Une accumulation de signaux faibles ignorés, de difficultés non prises en charge, de ruptures non anticipées. C’est un désengagement qui commence bien avant qu’il ne soit visible, et qui s’installe dans le silence des salles de classe, dans l’absence de suivi, dans le manque de coordination entre les acteurs. Il est temps de changer de regard. Parler de décrochage comme d’un échec de l’élève est une erreur de diagnostic. Un enfant qui quitte l’école n’a pas échoué seul. Il a été, bien souvent, insuffisamment accompagné, insuffisamment compris, insuffisamment entouré.

Le véritable enjeu n’est pas seulement l’accès à l’éducation, mais la qualité du lien entre l’élève et l’ensemble de l’écosystème éducatif. Le Maroc a, sans conteste, accompli des progrès significatifs en matière de scolarisation. Les indicateurs internationaux le confirment. Mais ces avancées ne doivent pas masquer les fragilités persistantes : inégalités territoriales, difficultés d’apprentissage, redoublements, manque de sens perçu par les élèves.

Autant de facteurs qui nourrissent, en profondeur, les dynamiques de décrochage. Face à cela, les réponses fragmentées ne suffisent plus. Les actions ponctuelles, aussi louables soient-elles, interviennent souvent trop tard. Ce qu’il faut aujourd’hui, c’est une approche systémique. Une approche qui repose sur une idée simple mais exigeante : l’élève ne peut plus être seul dans le système. Il doit être entouré, en permanence, par un cercle cohérent d’acteurs engagés, voire enseignants, parents, établissement et autorités locales…tous connectés, tous informés, et surtout,  tous responsables.

C’est précisément ce que propose l’équation Tamkine pour l’amélioration qualitative de l’éducation. Une équation qui ne cherche pas un coupable unique, mais qui rétablit une responsabilité partagée. L’élève n’est pas le seul acteur. L’enseignant ne peut porter seul la charge. Les parents ne peuvent rester en périphérie. L’école ne peut fonctionner en vase clos. Les institutions ne peuvent piloter à distance. Le décrochage apparaît là où cette cohérence disparaît.

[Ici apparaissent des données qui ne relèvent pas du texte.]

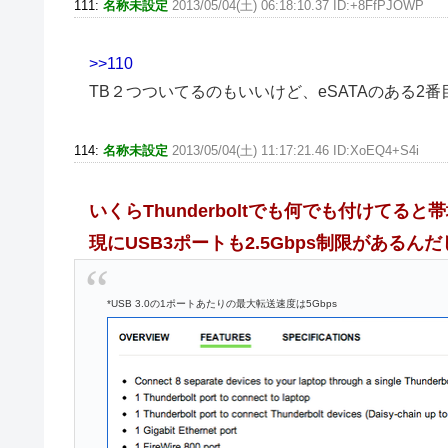
111:
名称未設定
2013/05/04(土) 06:18:10.37 ID:+8FfPJOWP
>>110
TB２つついてるのもいいけど、eSATAのある2
114:
名称未設定
2013/05/04(土) 11:17:21.46 ID:XoEQ4+S4i
いくらThunderboltでも何でも付けてる
現にUSB3ポートも2.5Gbps制限があるんだ
*USB 3.0の1ポートあたりの最大転送速度は5Gbps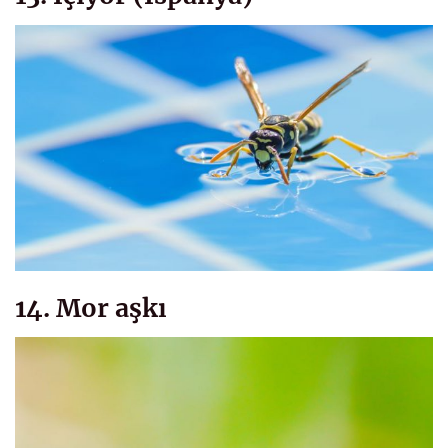
14. Mor aşkı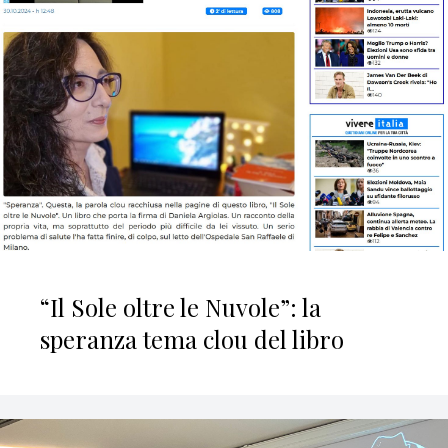
“Il Sole oltre le Nuvole”: la
speranza tema clou del libro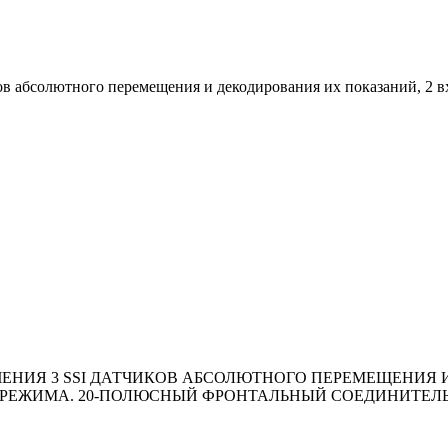
чиков абсолютного перемещения и декодирования их показаний, 2
ДКЛЮЧЕНИЯ 3 SSI ДАТЧИКОВ АБСОЛЮТНОГО ПЕРЕМЕЩЕНИ
 РЕЖИМА. 20-ПОЛЮСНЫЙ ФРОНТАЛЬНЫЙ СОЕДИНИТЕЛЬ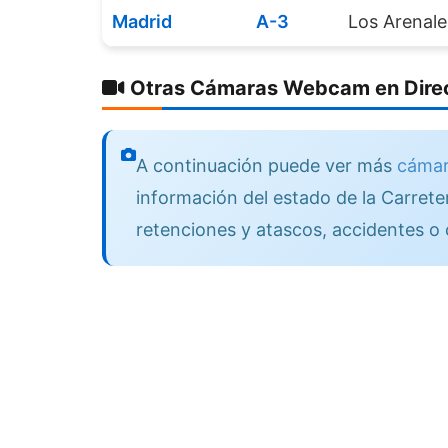
Madrid
A-3
Los Arenal
Otras Cámaras Webcam en Direc
A continuación puede ver más
cámar
información del estado de la Carreter
retenciones y atascos, accidentes o 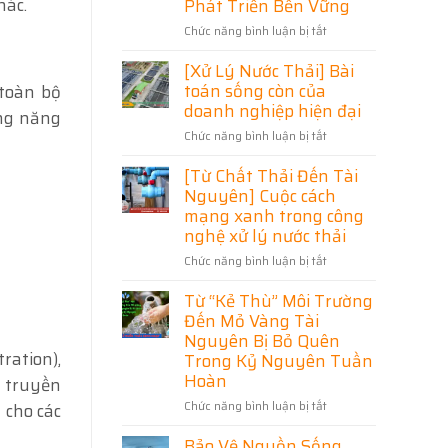
hác.
Phát Triển Bền Vững
Nước
Trường
Thải:
Chức năng bình luận bị tắt
ở
Bước
Xử
Đi
[Xử Lý Nước Thải] Bài
Lý
Quan
Nước
toán sống còn của
toàn bộ
Trọng
Thải
doanh nghiệp hiện đại
ụng năng
Trong
Sinh
Chức năng bình luận bị tắt
ở
Bảo
Hoạt
[Xử
Vệ
Khu
[Từ Chất Thải Đến Tài
Lý
Môi
Công
Nước
Nguyên] Cuộc cách
Trường
Nghiệp
Thải]
Phú
mạng xanh trong công
Bài
Thọ
nghệ xử lý nước thải
toán
–
Chức năng bình luận bị tắt
ở
sống
Giải
[Từ
còn
Pháp
Từ “Kẻ Thù” Môi Trường
Chất
của
Bảo
Thải
doanh
Đến Mỏ Vàng Tài
Vệ
Đến
nghiệp
Nguyên Bị Bỏ Quên
Môi
Tài
hiện
ration),
Trường
Trong Kỷ Nguyên Tuần
Nguyên]
đại
Và
Hoàn
p truyền
Cuộc
Phát
cách
Chức năng bình luận bị tắt
ở
 cho các
Triển
mạng
Từ
Bền
xanh
Bảo Vệ Nguồn Sống,
“Kẻ
Vững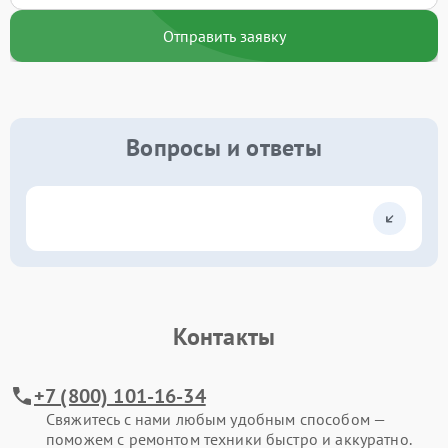
Отправить заявку
Вопросы и ответы
Контакты
+7 (800) 101-16-34
Свяжитесь с нами любым удобным способом —
поможем с ремонтом техники быстро и аккуратно.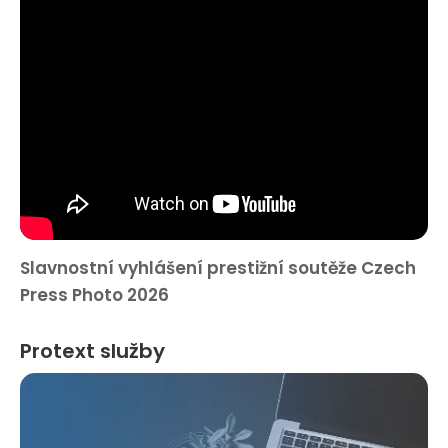
Slavnostní vyhlášení prestižní soutěže Czech
Press Photo 2026
Protext služby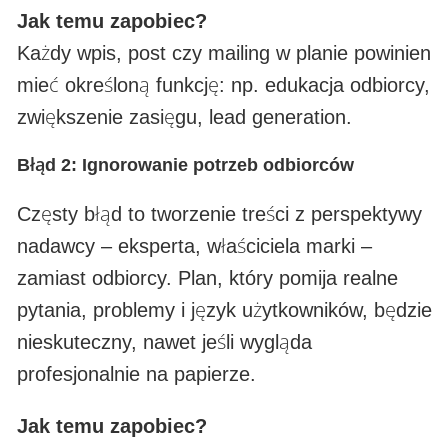
Jak temu zapobiec?
Każdy wpis, post czy mailing w planie powinien
mieć określoną funkcję: np. edukacja odbiorcy,
zwiększenie zasięgu, lead generation.
Błąd 2: Ignorowanie potrzeb odbiorców
Częsty błąd to tworzenie treści z perspektywy
nadawcy – eksperta, właściciela marki –
zamiast odbiorcy. Plan, który pomija realne
pytania, problemy i język użytkowników, będzie
nieskuteczny, nawet jeśli wygląda
profesjonalnie na papierze.
Jak temu zapobiec?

C’est également dans cette logique que des solutions intelligentes, intégrées, à l’instar de TamTrack, prennent tout leur sens. Lorsque la donnée, l’intelligence artificielle, le suivi pédagogique, l’implication parentale et la supervision institutionnelle sont réunis dans un même écosystème, le décrochage peut être anticipé. Il ne s’agit plus de compter les élèves après leur départ, mais de comprendre, en temps réel, les signes de fragilité et d’y répondre avant la rupture. Il est donc temps de sortir d’une logique de réaction pour entrer dans une logique d’anticipation.

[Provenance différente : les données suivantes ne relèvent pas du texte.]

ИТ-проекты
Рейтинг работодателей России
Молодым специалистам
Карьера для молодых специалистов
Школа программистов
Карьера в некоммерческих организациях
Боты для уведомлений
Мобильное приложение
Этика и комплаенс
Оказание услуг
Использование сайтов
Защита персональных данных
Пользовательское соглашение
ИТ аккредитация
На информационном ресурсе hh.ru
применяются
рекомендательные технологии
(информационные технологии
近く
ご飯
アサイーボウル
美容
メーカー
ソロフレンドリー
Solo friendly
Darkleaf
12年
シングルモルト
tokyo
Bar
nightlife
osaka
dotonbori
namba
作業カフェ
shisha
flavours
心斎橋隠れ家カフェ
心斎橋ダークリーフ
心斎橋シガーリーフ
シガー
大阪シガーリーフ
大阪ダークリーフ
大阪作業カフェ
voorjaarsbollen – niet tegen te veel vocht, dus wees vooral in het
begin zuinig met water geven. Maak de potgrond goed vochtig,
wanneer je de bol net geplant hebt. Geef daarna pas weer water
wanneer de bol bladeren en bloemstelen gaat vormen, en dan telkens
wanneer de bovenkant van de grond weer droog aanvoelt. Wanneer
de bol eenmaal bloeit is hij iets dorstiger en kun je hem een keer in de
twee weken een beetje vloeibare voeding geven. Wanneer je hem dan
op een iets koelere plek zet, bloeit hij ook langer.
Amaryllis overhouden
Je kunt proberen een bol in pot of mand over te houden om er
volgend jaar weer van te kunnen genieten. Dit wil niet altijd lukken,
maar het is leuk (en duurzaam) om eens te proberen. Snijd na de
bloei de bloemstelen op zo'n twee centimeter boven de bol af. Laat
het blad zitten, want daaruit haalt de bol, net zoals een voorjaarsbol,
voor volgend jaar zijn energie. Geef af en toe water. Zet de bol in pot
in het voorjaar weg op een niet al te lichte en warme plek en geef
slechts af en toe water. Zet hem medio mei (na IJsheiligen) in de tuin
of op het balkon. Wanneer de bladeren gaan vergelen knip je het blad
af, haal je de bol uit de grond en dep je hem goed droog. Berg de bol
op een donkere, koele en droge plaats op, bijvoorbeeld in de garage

De passer d’une responsabilité dispersée à une responsabilité partagée. De considérer l’éducation non pas comme une simple présence à l’école, mais comme un accompagnement continu, structuré et cohérent. Car un élève qui quitte l’école n’est pas une statistique de plus. C’est une trajectoire interrompue, un potentiel fragilisé, un avenir compromis.

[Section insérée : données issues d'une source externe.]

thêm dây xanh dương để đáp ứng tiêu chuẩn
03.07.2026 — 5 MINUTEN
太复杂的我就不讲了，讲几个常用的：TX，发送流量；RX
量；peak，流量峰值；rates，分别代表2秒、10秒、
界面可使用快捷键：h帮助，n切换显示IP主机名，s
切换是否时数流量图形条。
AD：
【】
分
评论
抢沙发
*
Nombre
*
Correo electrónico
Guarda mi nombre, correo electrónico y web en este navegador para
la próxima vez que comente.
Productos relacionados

Et si l’éducation est réellement une priorité nationale, alors chaque décrochage doit être considéré comme un signal collectif. Car les élèves ne disparaissent pas du jour au lendemain. Ils s’éloignent, lentement, lorsque plus personne ne les regarde assez attentivement.

Tribune du Dr Abdelilah Kadili, Président de la Fondation Tamkine.